Start of Block
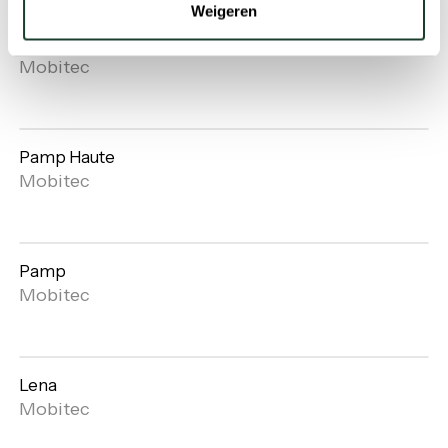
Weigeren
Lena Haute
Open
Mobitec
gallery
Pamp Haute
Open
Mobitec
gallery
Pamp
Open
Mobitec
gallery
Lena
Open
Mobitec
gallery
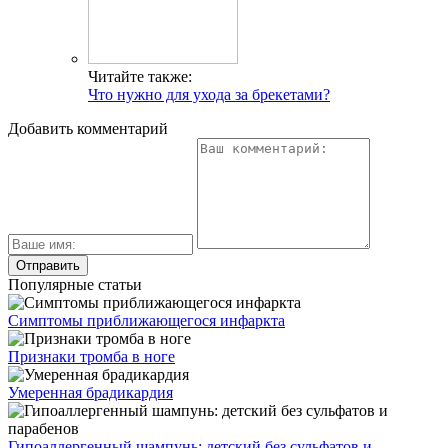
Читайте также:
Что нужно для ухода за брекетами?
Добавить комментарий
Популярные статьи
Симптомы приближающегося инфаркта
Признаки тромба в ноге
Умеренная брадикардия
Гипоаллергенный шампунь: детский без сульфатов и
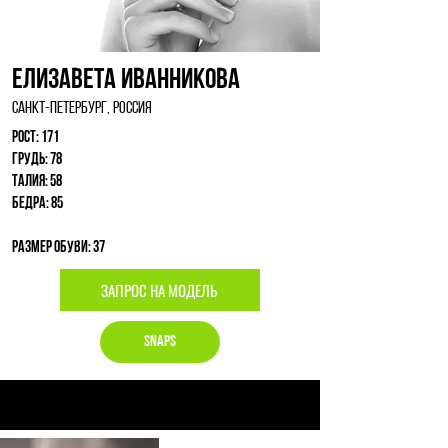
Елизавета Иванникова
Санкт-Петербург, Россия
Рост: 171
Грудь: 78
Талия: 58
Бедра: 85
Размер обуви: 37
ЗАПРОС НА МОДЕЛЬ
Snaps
End of Block
Work request: Ending at the line with "Елизавета Иванникова", reproduce exactly the lines that begin at the top of the data, and include no pictures.

Answer box:
Weigeren
Lena Haute
Open
Mobitec
gallery
Pamp Haute
Open
Mobitec
gallery
Pamp
Open
Mobitec
gallery
Lena
Open
Mobitec
gallery
Читайте также:
Что нужно для ухода за брекетами?
Добавить комментарий
Популярные статьи
Симптомы приближающегося инфаркта
Признаки тромба в ноге
Умеренная брадикардия
Гипоаллергенный шампунь: детский без сульфатов и
Елизавета Иванникова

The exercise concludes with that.